Saturday, April 25, 2015
New Zone Front Dress
So the last photo is showing where I had to piece the skirt together for this Zone Front style dress because, unfortuantely, I didn't have quite enough fabric.
The full story: The amazing thrift store I go to had this blue and cream cotton for $3.90 for the entire length of it. It ended up being roughly 3 yards although it was hard to tell because it was someone's remnant and they had cut what looked like another dress out of it. I knew I had enough fabric to eek out a dress if I tried.

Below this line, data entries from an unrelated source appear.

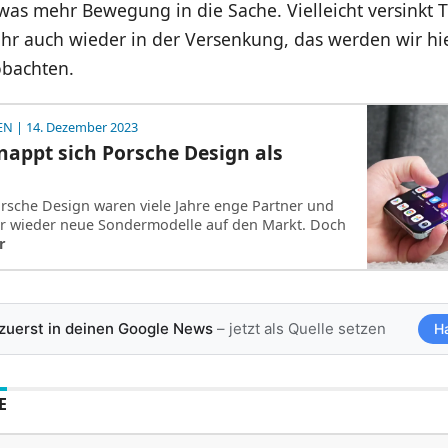
was mehr Bewegung in die Sache. Vielleicht versinkt 
r auch wieder in der Versenkung, das werden wir hie
bachten.
EN
| 14. Dezember 2023
appt sich Porsche Design als
sche Design waren viele Jahre enge Partner und
r wieder neue Sondermodelle auf den Markt. Doch
r
 zuerst in deinen Google News
– jetzt als Quelle setzen
H
E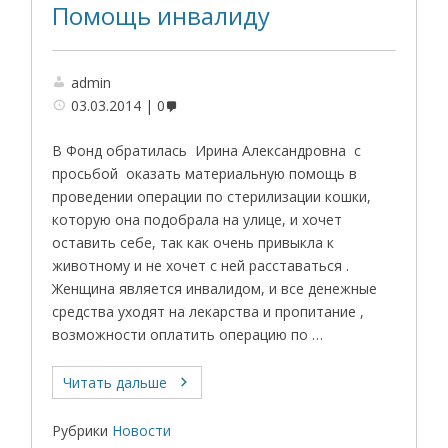
Помощь инвалиду
admin
03.03.2014
0
В Фонд обратилась Ирина Александровна с
просьбой оказать материальную помощь в
проведении операции по стерилизации кошки,
которую она подобрала на улице, и хочет
оставить себе, так как очень привыкла к
животному и не хочет с ней расставаться .
Женщина является инвалидом, и все денежные
средства уходят на лекарства и пропитание ,
возможности оплатить операцию по …
Читать дальше
Рубрики
Новости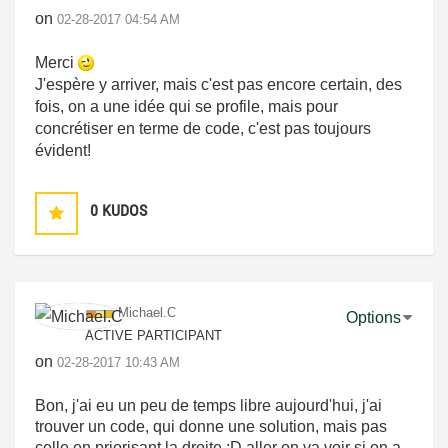
on
‎02-28-2017
04:54 AM
Merci
J'espère y arriver, mais c'est pas encore certain, des
fois, on a une idée qui se profile, mais pour
concrétiser en terme de code, c'est pas toujours
évident!
0
KUDOS
Michael.C
Options
ACTIVE PARTICIPANT
on
‎02-28-2017
10:43 AM
Bon, j'ai eu un peu de temps libre aujourd'hui, j'ai
trouver un code, qui donne une solution, mais pas
celle en priorisant la droite :D aller on va voir si on a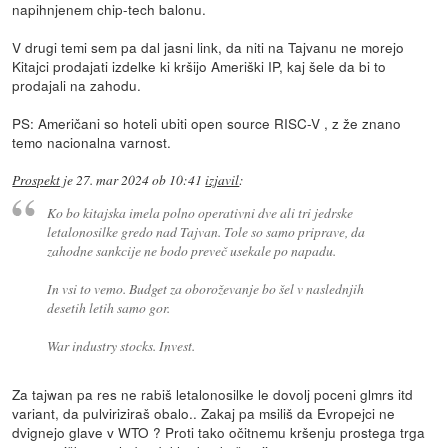
napihnjenem chip-tech balonu.
V drugi temi sem pa dal jasni link, da niti na Tajvanu ne morejo
Kitajci prodajati izdelke ki kršijo Ameriški IP, kaj šele da bi to
prodajali na zahodu.
PS: Američani so hoteli ubiti open source RISC-V , z že znano
temo nacionalna varnost.
Prospekt
je
27. mar 2024 ob 10:41
izjavil
:
Ko bo kitajska imela polno operativni dve ali tri jedrske
letalonosilke gredo nad Tajvan. Tole so samo priprave, da
zahodne sankcije ne bodo preveč usekale po napadu.
In vsi to vemo. Budget za oboroževanje bo šel v naslednjih
desetih letih samo gor.
War industry stocks. Invest.
Za tajwan pa res ne rabiš letalonosilke le dovolj poceni glmrs itd
variant, da pulviriziraš obalo.. Zakaj pa msiliš da Evropejci ne
dvignejo glave v WTO ? Proti tako očitnemu kršenju prostega trga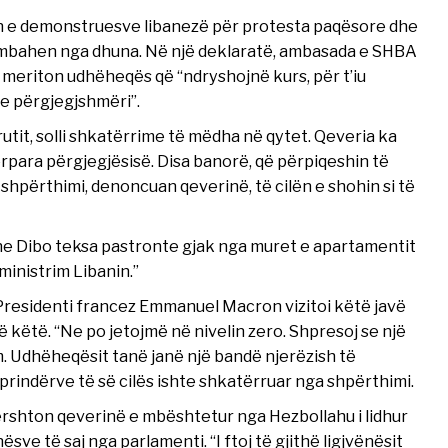
n e demonstruesve libanezë për protesta paqësore dhe
përmbahen nga dhuna. Në një deklaratë, ambasada e SHBA
e meriton udhëheqës që “ndryshojnë kurs, për t’iu
e përgjegjshmëri”.
rutit, solli shkatërrime të mëdha në qytet. Qeveria ka
ërpara përgjegjësisë. Disa banorë, që përpiqeshin të
hpërthimi, denoncuan qeverinë, të cilën e shohin si të
ine Dibo teksa pastronte gjak nga muret e apartamentit
ministrim Libanin.”
 Presidenti francez Emmanuel Macron vizitoi këtë javë
 këtë. “Ne po jetojmë në nivelin zero. Shpresoj se një
m. Udhëheqësit tanë janë një bandë njerëzish të
prindërve të së cilës ishte shkatërruar nga shpërthimi.
dërshton qeverinë e mbështetur nga Hezbollahu i lidhur
sve të saj nga parlamenti. “I ftoj të gjithë ligjvënësit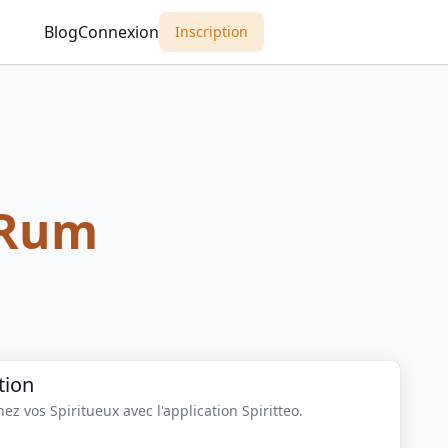
Blog
Connexion
Inscription
 Rum
tion
z vos Spiritueux avec l'application Spiritteo.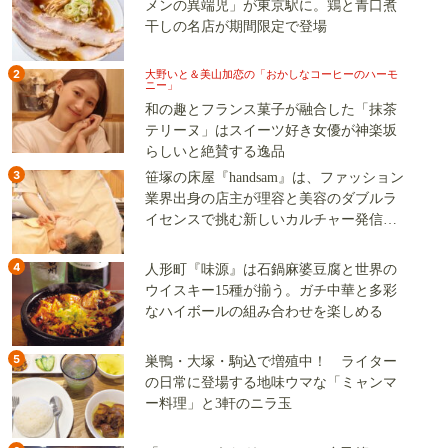
メンの異端児」が東京駅に。鶏と青口煮
干しの名店が期間限定で登場
2
大野いと＆美山加恋の「おかしなコーヒーのハーモ
ニー」
和の趣とフランス菓子が融合した「抹茶
テリーヌ」はスイーツ好き女優が神楽坂
らしいと絶賛する逸品
3
笹塚の床屋『handsam』は、ファッション
業界出身の店主が理容と美容のダブルラ
イセンスで挑む新しいカルチャー発信基
地
4
人形町『味源』は石鍋麻婆豆腐と世界の
ウイスキー15種が揃う。ガチ中華と多彩
なハイボールの組み合わせを楽しめる
5
巣鴨・大塚・駒込で増殖中！ ライター
の日常に登場する地味ウマな「ミャンマ
ー料理」と3軒のニラ玉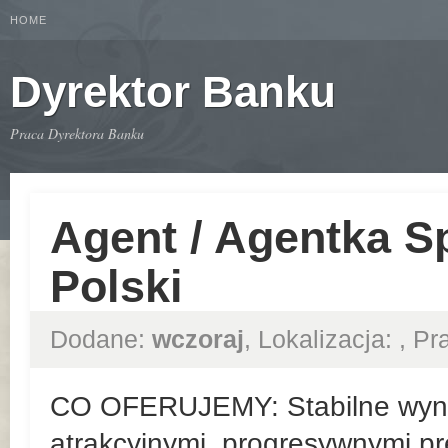
HOME
Dyrektor Banku
Praca Dyrektora Banku
Agent / Agentka S
Polski
Dodane:
wczoraj
, Lokalizacja:
, P
CO OFERUJEMY: Stabilne wyn
atrakcyjnymi, progresywnymi pr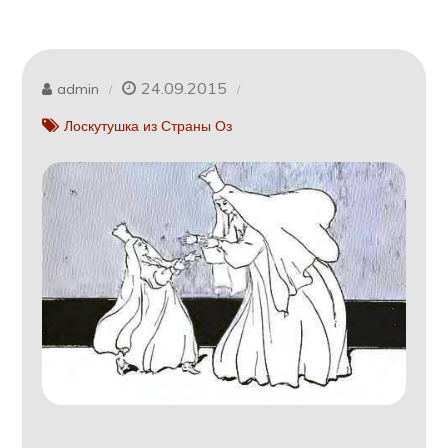
24.09.2015
admin
Лоскутушка из Страны Оз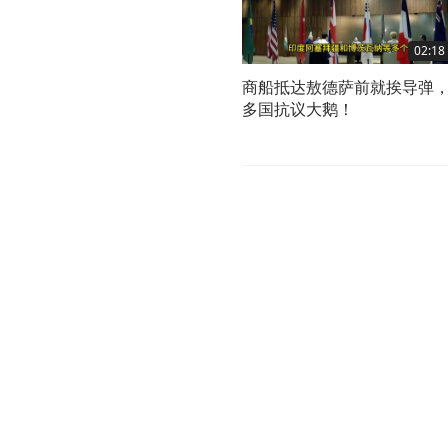
02:18
商船抵达敖德萨前就挨导弹
多国抗议大鹅！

I used the Pegee of Williamsburg anglaise pattern as a base and worked out from there. I made the back into three piece (center back, two side backs) and had the center back still attached to the skirt back. I used my own sleeve pattern - the same one I created last year for my 18th Century jacket. The front of the pattern I cut out normally for the blue silk satin stomacher part and I flipped it up to created the angle for the zone front out of the cotton.
The bodice is lined in linen but the sleeves are lined in a stripped cotton (which you can see a bit because of the elbow flap).
While sewing the dress, I decided to come up with a new term - Visually accurate. Basically visually accurate pieces are ones that fall into the old SCA 10 foot rule - if it looks accurate from 10 feet away, it's good. It differs from historically accurate as you might be using a sewing machine or the fabric isn't exactly correct for that time period (who doesn't use silk dupioni?) or something else of that nature. If someone of the time period saw you from 10 feet away (sightly over 3 meters away) and wouldn't bat an eyelash about what you were wearing - ie, it would look normal from that distance to them- then it's visually accurate.
I did a lot of the interior seams of this dress on the machine. However, any visible seams (ie, the hem!) are hand sewn. Really, the only things machine sewn are the sleeves, the side skirt seams, the front line of the bodice and...that's it. The back seams? I sewed them using a historical method. I used cotton thread on the cotton dress - the pattern is accurate for the last quarter of the 18th century. Because I used the sewing machine, I'm calling this highly visually accurate.
The petticoat is another matter. It was once a bedspread. I cut a pocket slit, bound that with purple bias tape, cut out the batting from the top 2" of the petticoat, pleated it, attached silk waistbands to the front and back and...instant quilted petticoat! The hem was already bound because it had been the edge of the bedspread. This is more necessary garb low visually accurate. The lavender went well with the blue (much better than the orange!) but none of the materials are accurate. They did have quilted petticoats in the 18th century just not out of poly satin. ;-)
Overally, I'm happy with the dress. I'm going to add buttons down the front - I bought bone roundels to make fabric buttons for the dress. I just didn't have the time yesterday nor the proper materials to make them. I think the petticoat might need some work though. I pleated it wrong- not a big deal for today since both the dress and the cape hid anything. I also don't like the ties I cut out four months ago for it (did I mention the petticoat was a UFO...for the past two years?).